College admissions have changed dramatically in the last twenty five years. As your teens enter this process, it is important to understand they are playing on a different playing field with a new set of rules. Imposing our expectations based on experiences from years ago can lead to confusion. Fortunately, with a good understanding of the current rules students can be well-prepared to maximize opportunities. Here are the top ten ways college admissions have changed.
Testing Policies Changing
College admissions expectations for testing vary dramatically from school to school. In the last few years more colleges have moved to test optional admissions policies. With the pandemic limiting access to testing in many areas many colleges including all eight Ivy League colleges are test-optional for the Class of 2021. Most students will still benefit from test scores and some scholarships may require ACT or SAT scores.
Tougher Academics in High School
A generation ago many of us just took a couple of years of science and foreign language. Increasingly the expectation is that strong students will have four years of all core academics – English, math, science, social science, and foreign language. More students are taking calculus in high school. Make sure you are checking on requirements early during your student’s high school career. Participation in programs such as Advanced Placement (AP) or dual enrollment courses in which students take college courses during high school are a typical expectation for selective college admissions.

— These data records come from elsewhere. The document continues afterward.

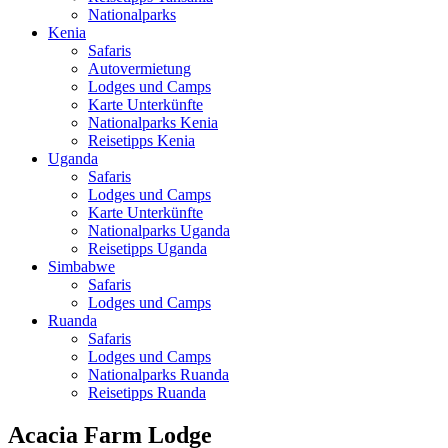
Nationalparks
Kenia
Safaris
Autovermietung
Lodges und Camps
Karte Unterkünfte
Nationalparks Kenia
Reisetipps Kenia
Uganda
Safaris
Lodges und Camps
Karte Unterkünfte
Nationalparks Uganda
Reisetipps Uganda
Simbabwe
Safaris
Lodges und Camps
Ruanda
Safaris
Lodges und Camps
Nationalparks Ruanda
Reisetipps Ruanda
Acacia Farm Lodge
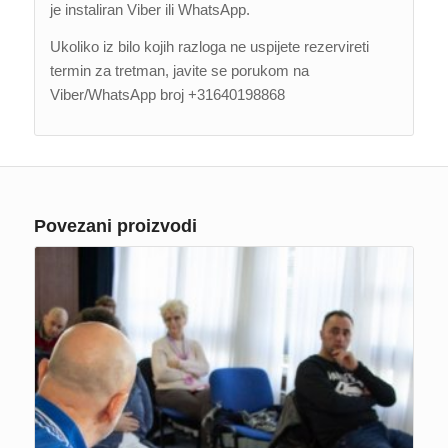
je instaliran Viber ili WhatsApp.
Ukoliko iz bilo kojih razloga ne uspijete rezervireti
termin za tretman, javite se porukom na
Viber/WhatsApp broj +31640198868
Povezani proizvodi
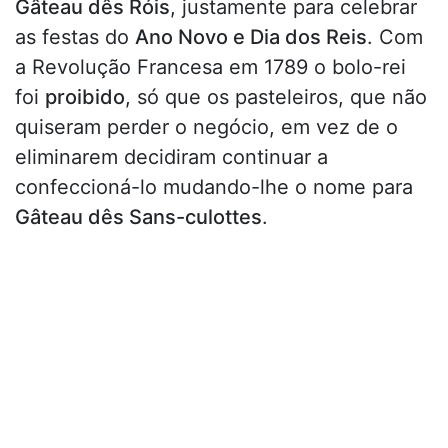
Gâteau dês Róis
, justamente para celebrar
as festas do
Ano Novo e Dia dos Reis
. Com
a Revolução Francesa em 1789 o bolo-rei
foi
proibido
, só que os pasteleiros, que não
quiseram perder o negócio, em vez de o
eliminarem decidiram continuar a
confeccioná-lo mudando-lhe o nome para
Gâteau dês Sans-culottes
.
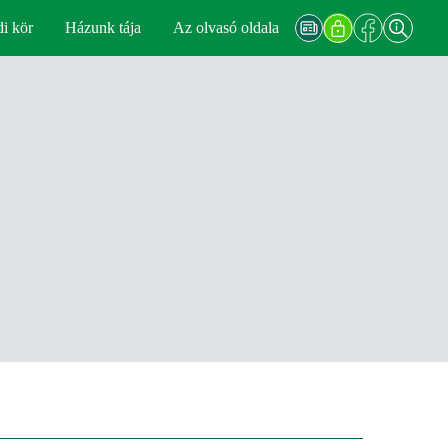
di kör
Házunk tája
Az olvasó oldala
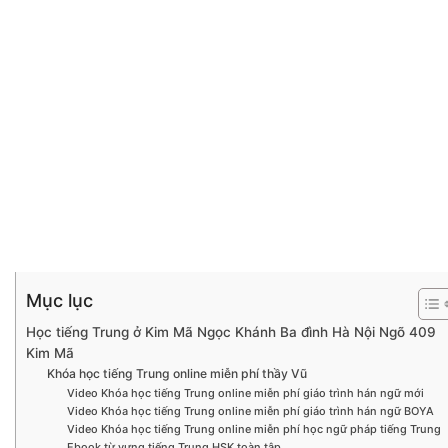
Mục lục
Học tiếng Trung ở Kim Mã Ngọc Khánh Ba đình Hà Nội Ngõ 409
Kim Mã
Khóa học tiếng Trung online miễn phí thầy Vũ
Video Khóa học tiếng Trung online miễn phí giáo trình hán ngữ mới
Video Khóa học tiếng Trung online miễn phí giáo trình hán ngữ BOYA
Video Khóa học tiếng Trung online miễn phí học ngữ pháp tiếng Trung
Ebook từ vựng tiếng Trung HSK toàn tập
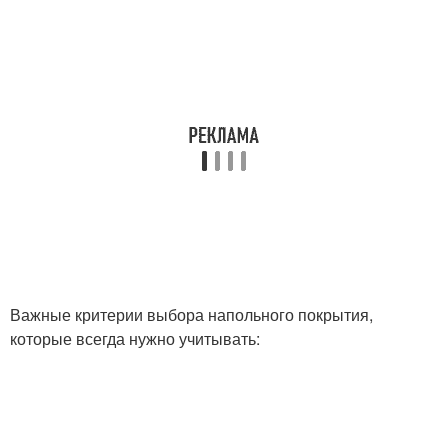
Важные критерии выбора напольного покрытия,
которые всегда нужно учитывать:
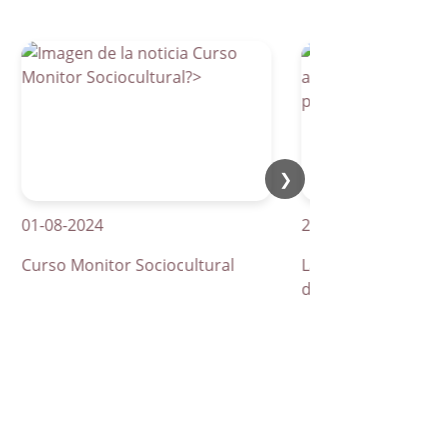
❯
1-08-2024
21-04-2026
urso Monitor Sociocultural
La Parra apuesta por lo
de peatones inteligente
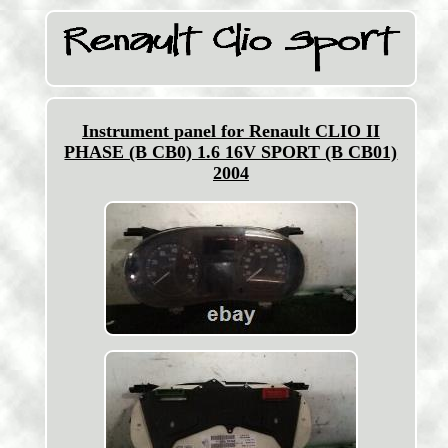
Instrument panel for Renault CLIO II
PHASE (B CB0) 1.6 16V SPORT (B CB01)
2004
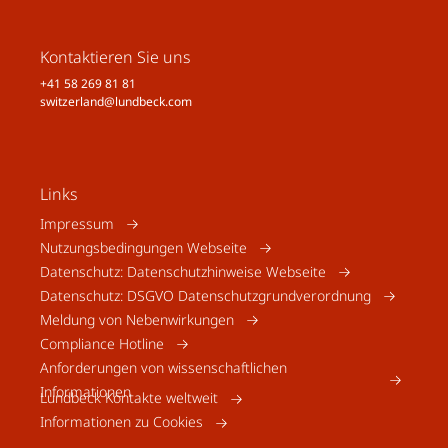
Kontaktieren Sie uns
+41 58 269 81 81
switzerland@lundbeck.com
Links
Impressum
Nutzungsbedingungen Webseite
Datenschutz: Datenschutzhinweise Webseite
Datenschutz: DSGVO Datenschutzgrundverordnung
Meldung von Nebenwirkungen
Compliance Hotline
Anforderungen von wissenschaftlichen
Informationen
Lundbeck Kontakte weltweit
Informationen zu Cookies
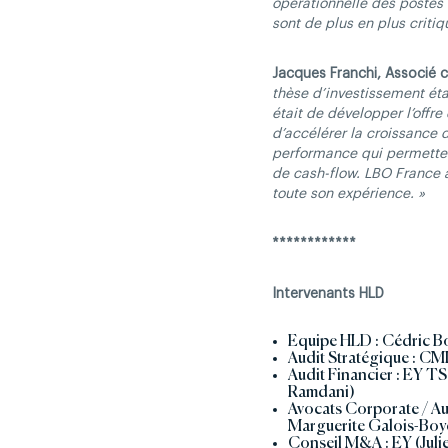
opérationnelle des postes 
sont de plus en plus critiq
Jacques Franchi, Associé 
thèse d’investissement étai
était de développer l’offr
d’accélérer la croissance d
performance qui permetten
de cash-flow. LBO France a 
toute son expérience. »
************
Intervenants HLD
Equipe HLD : Cédric Bo
Audit Stratégique : CM
Audit Financier : EY T
Ramdani)
Avocats Corporate / Aud
Marguerite Galois-Boy
Conseil M&A : EY (Juli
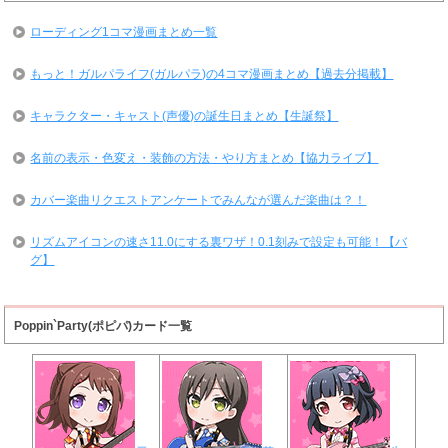
ローディング1コマ漫画まとめ一覧
もっと！ガルパライフ(ガルパラ)の4コマ漫画まとめ【過去分掲載】
キャラクター・キャスト(声優)の誕生日まとめ【生誕祭】
名前の表示・色変え・装飾の方法・やり方まとめ【協力ライブ】
カバー楽曲リクエストアンケートでみんなが選んだ楽曲は？！
リズムアイコンの速さ11.0にする裏ワザ！0.1刻みで設定も可能！【バ
グ】
Poppin`Party(ポピパ)カード一覧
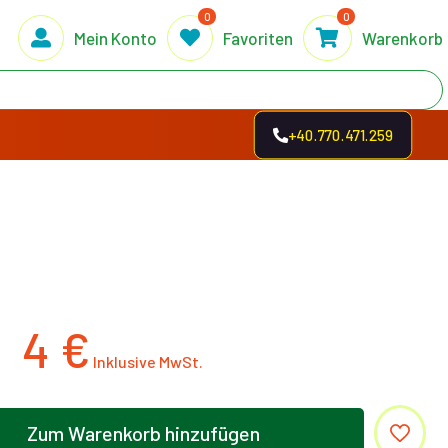
0
0
Mein Konto
Favoriten
Warenkorb
+40.770.471.259
4
€
Zum Warenkorb hinzufügen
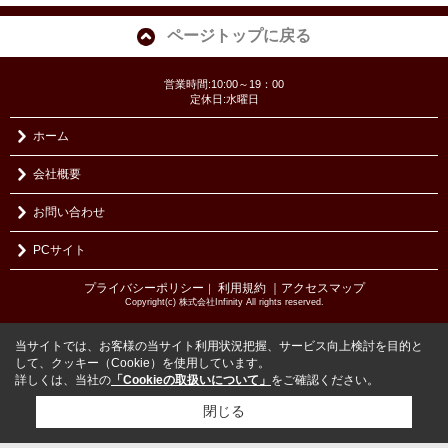
ページトップに戻る
営業時間:10:00～19：00
定休日:水曜日
ホーム
会社概要
お問い合わせ
PCサイト
プライバシーポリシー
利用規約
｜アクセスマップ
｜
Copyright(c) 株式会社Infinity All rights reserved.
当サイトでは、お客様の当サイト利用状況把握、サービス向上検討を目的と
して、クッキー（Cookie）を使用しています。
詳しくは、当社の
「Cookieの取扱いについて」
をご確認ください。
閉じる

Acceptance rates at highly selective colleges are much lower than they were in the past. What it took to get into an Ivy League college thirty years ago is quite different than what it takes today. Here are examples of acceptance rates during the 2020 admissions season at some of the nation’s most selective colleges:
New York University 15%
Swarthmore College 8.8%
University of Pennsylvania 9.4%
As these statistics demonstrate many highly selective colleges have admissions rates below 10%. What makes this more striking is that many of the students who are rejected are highly capable students with excellent grades and test scores. The rejected applicants likely could be successful at the colleges that denied them admissions, it is just a matter of space.
Applying to More Colleges
It is very common now for students to apply to 7 to 10 schools. One charter school in New Jersey has students applying on average to 45 colleges. There are many factors fueling the rise in the average number of applications. The Common and Coalition applications have made it somewhat easier for students to apply to more schools, which has in turn driven acceptance rates down. Many students also apply to more colleges because financial aid and scholarships are unknown and they wish to improve their odds of a good financial package. In this climate it is essential to make sure your student is building a college list that is balanced allowing good odds of both admissions and scholarships.
ACT or SAT
Regional variations in the acceptance of the ACT or SAT are disappearing. Every college accepts either test so more students are taking both tests. Students are advised to take practice tests at home early and concentrate on the test they are likely to score higher on. The ACT and SAT have also been revised in the last year with changed content and scoring systems. Due to the pandemic most colleges were test optional for the Class of 2021. Some colleges will remain test optional, but others will require scores for the Class of 2022.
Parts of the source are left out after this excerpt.